The sterling's ability to extend its broad-based gains hinges on whether UK central bankers show concern about the potential damage to exports and whether data in the coming weeks confirms the economic recovery is on track.

The pound rose this week to its highest level in 19 months against a basket of currencies weighted according to their relative importance for UK trade.

Traders are now expecting it to strengthen further, clawing back more of the ground it lost immediately after the financial crisis flared up in 2008.

At lot of it is the result of the resurfacing of the euro zone crisis.

With borrowing costs in Spain and Italy jumping during the past week or so and the euro coming under pressure, investors have been seeking alternatives to euro zone assets, notably sterling ones.

Having already hit a three-month high against the euro of 82.27 this week, many analysts believe the currency is on track to vault its 2012 peak and climb towards 80 pence per euro, levels not seen since the middle of 2010.

Its rate against the euro makes up around 50 percent of the Bank of England's trade-weighted index, hence that benchmark's jump.

Bank of England minutes on Wednesday could hamper the pound's ascent past these key levels, however if policymakers make any reference to its recent gains and the potential the strength might do to exports.

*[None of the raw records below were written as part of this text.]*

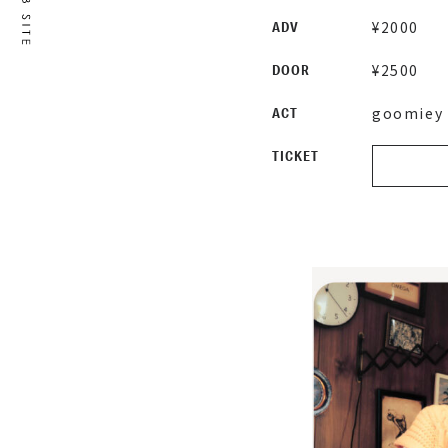
¥2000
ADV
¥2500
DOOR
goomiey 
ACT
TICKET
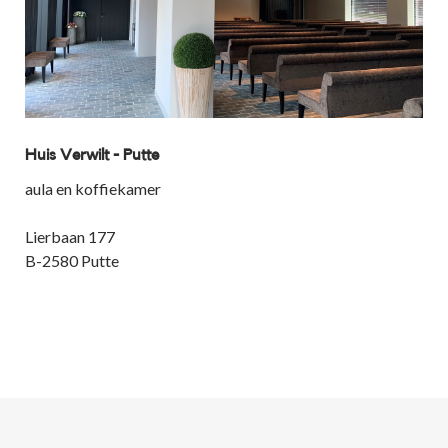
Huis Verwilt - Putte
aula en koffiekamer
Lierbaan 177
B-2580 Putte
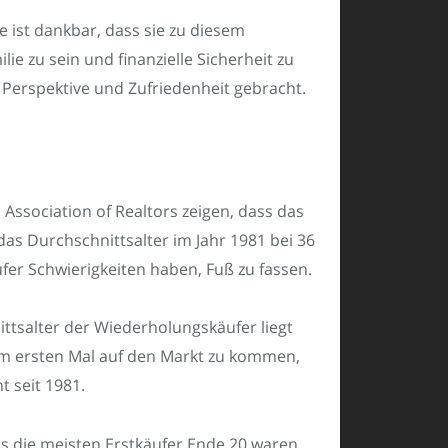
e ist dankbar, dass sie zu diesem
e zu sein und finanzielle Sicherheit zu
 Perspektive und Zufriedenheit gebracht.
ssociation of Realtors zeigen, dass das
das Durchschnittsalter im Jahr 1981 bei 36
fer Schwierigkeiten haben, Fuß zu fassen.
tsalter der Wiederholungskäufer liegt
zum ersten Mal auf den Markt zu kommen,
 seit 1981.
s die meisten Erstkäufer Ende 20 waren,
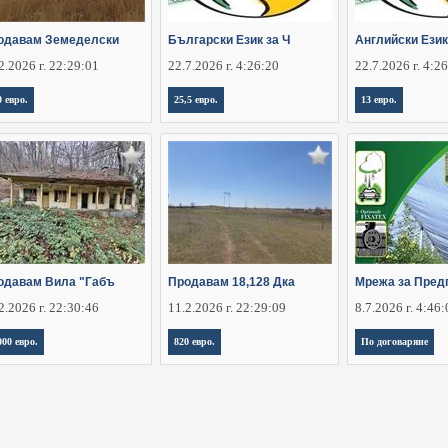
одавам Земеделски
Български Език за Ч
Английски Език
2.2026 г. 22:29:01
22.7.2026 г. 4:26:20
22.7.2026 г. 4:2
0 евро.
25,5 евро.
13 евро.
одавам Вила "Габъ
Продавам 18,128 Дка
Мрежа за Пред
2.2026 г. 22:30:46
11.2.2026 г. 22:29:09
8.7.2026 г. 4:46
000 евро.
820 евро.
По договаряне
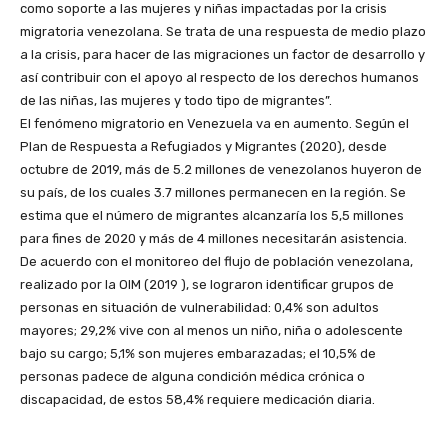
como soporte a las mujeres y niñas impactadas por la crisis
migratoria venezolana. Se trata de una respuesta de medio plazo
a la crisis, para hacer de las migraciones un factor de desarrollo y
así contribuir con el apoyo al respecto de los derechos humanos
de las niñas, las mujeres y todo tipo de migrantes”.
El fenómeno migratorio en Venezuela va en aumento. Según el
Plan de Respuesta a Refugiados y Migrantes (2020), desde
octubre de 2019, más de 5.2 millones de venezolanos huyeron de
su país, de los cuales 3.7 millones permanecen en la región. Se
estima que el número de migrantes alcanzaría los 5,5 millones
para fines de 2020 y más de 4 millones necesitarán asistencia.
De acuerdo con el monitoreo del flujo de población venezolana,
realizado por la OIM (2019 ), se lograron identificar grupos de
personas en situación de vulnerabilidad: 0,4% son adultos
mayores; 29,2% vive con al menos un niño, niña o adolescente
bajo su cargo; 5,1% son mujeres embarazadas; el 10,5% de
personas padece de alguna condición médica crónica o
discapacidad, de estos 58,4% requiere medicación diaria.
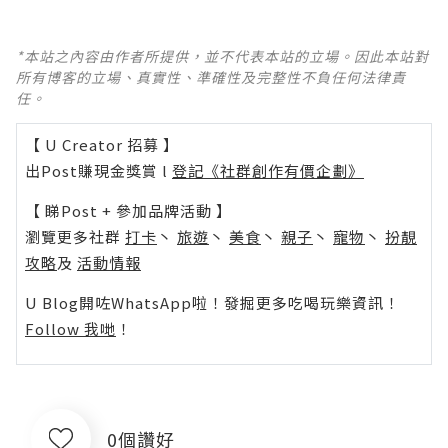
*本站之內容由作者所提供，並不代表本站的立場。因此本站對
所有博客的立場、真實性、準確性及完整性不負任何法律責
任。
【 U Creator 招募 】
出Post賺現金獎賞 l
登記《社群創作有價企劃》
【 睇Post + 參加品牌活動 】
瀏覽更多社群
打卡
丶
旅遊
丶
美食
丶
親子
丶
寵物
丶
扮靚
攻略
及
活動情報
U Blog開咗WhatsApp啦！發掘更多吃喝玩樂資訊！
Follow 我哋
！
0個讚好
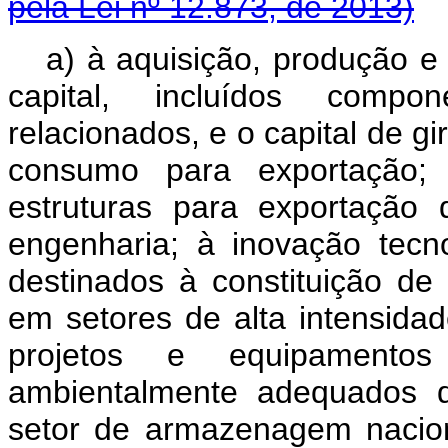
pela Lei nº 12.873, de 2013)
a) à aquisição, produção e
capital, incluídos compo
relacionados, e o capital de g
consumo para exportação; 
estruturas para exportação 
engenharia; à inovação tecno
destinados à constituição de
em setores de alta intensida
projetos e equipamento
ambientalmente adequados d
setor de armazenagem nacio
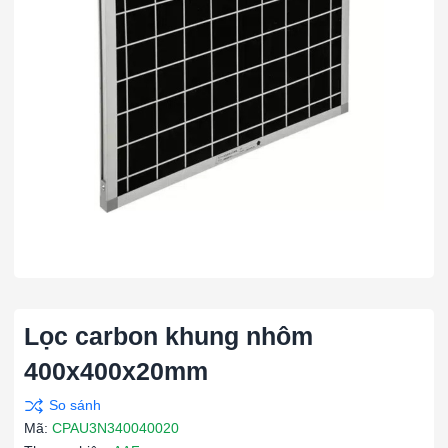
Lọc carbon khung nhôm
400x400x20mm
Mã:
CPAU3N340040020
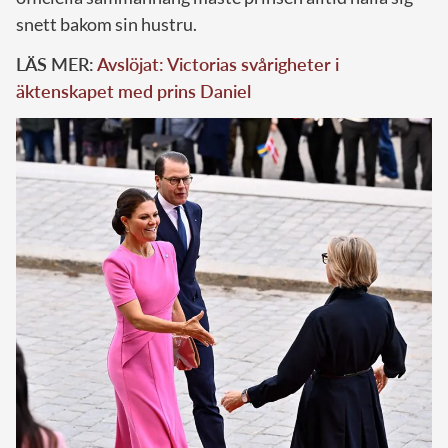
snett bakom sin hustru.
LÄS MER:
Avslöjat: Victorias svårigheter i
äktenskapet med prins Daniel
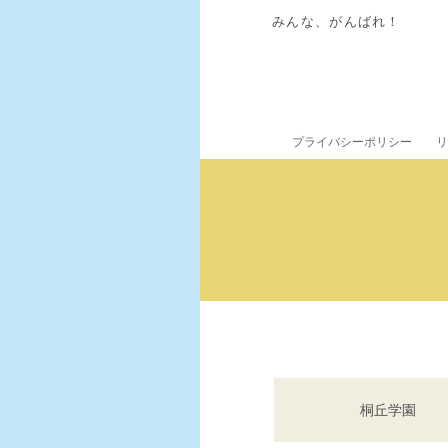
みんな、がんばれ！
プライバシーポリシー
リ
桐丘学園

The Bank of England have always welcomed the weakness in sterling post-credit crisis, and part of the way in which they have envisaged quantitative easing (asset-buying by the bank) working has been through the exchange rate, said Steve Barrow, currency strategist at Standard Bank.

If the pound is riding higher and the Bank makes a reference to sterling strength it's not inconceivable that this could act as a spur for some profit-taking.

However, he said policymakers were unlikely to express great concerns because the exchange rate is only one of the factors that affect economic activity.

Any dip in sterling, which on Thursday hit a 19-month trade-weighted high of 82.4 and came within a whisker of the 2012 high of 82.22 pence, would, therefore, only be temporary.


Euro zone debt concerns have not been the only reason that investors have been buying sterling. The balance of economic data in recent months has been stronger in the UK than in the euro zone.

Most recently, Britain's biggest department store chain John Lewis said it had enjoyed a stunning week in the seven days to Easter Saturday.

But analysts say the pound's strong gains pose a risk to exports and the government's aim to rebalance the economy.

Data on Thursday showed a wider-than-expected UK trade deficit in February and more such evidence would risk puncturing sterling's buoyancy.

Economic reports next week include jobs figures on Wednesday and retail sales on Friday and also have the scope to deflate the market's optimism about the pound.

So too could the links between Britain and the euro zone

Valentin Marinov, currency strategist at Citi, said in a note to clients that sterling gains could be limited by the close ties between the UK and the euro zone economies and the huge exposure of the UK banking sector to the recession hit part of the euro zone.

However, most analysts believe the troubles facing the euro zone will leave sterling's gradual ascent intact as investors look to diversify out of euro zone assets.

This is a continuation of a theme we've seen since the middle of last year as wealth holders and managers of money with exposure to the euro zone have been putting their money to work in other currencies, including the pound, said Michael Derks, currency strategist at FXPro.

This is ongoing and should pull the euro down towards the 80 level, he said.